Records supplied Block Start

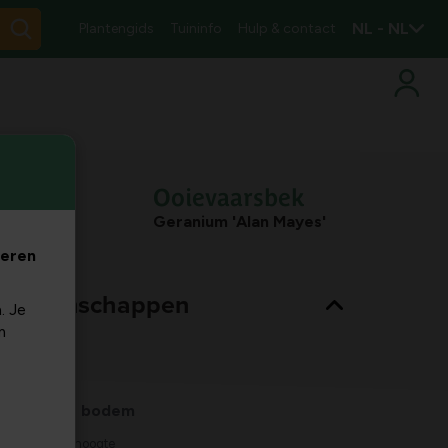
NL - NL
Plantengids
Tuininfo
Hulp & contact
Ooievaarsbek
Geranium 'Alan Mayes'
veren
nt eigenschappen
. Je
m
Bladkleur
groen
Habitat
normale bodem
Max. groeihoogte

Records supplied Block End

Activity: A verbatim transcription is required of the lines from the one with "nt eigenschappen" through the final line of the entries above, and of nothing else.

Written reply:
nt eigenschappen
. Je
m
Bladkleur
groen
Habitat
normale bodem
Max. groeihoogte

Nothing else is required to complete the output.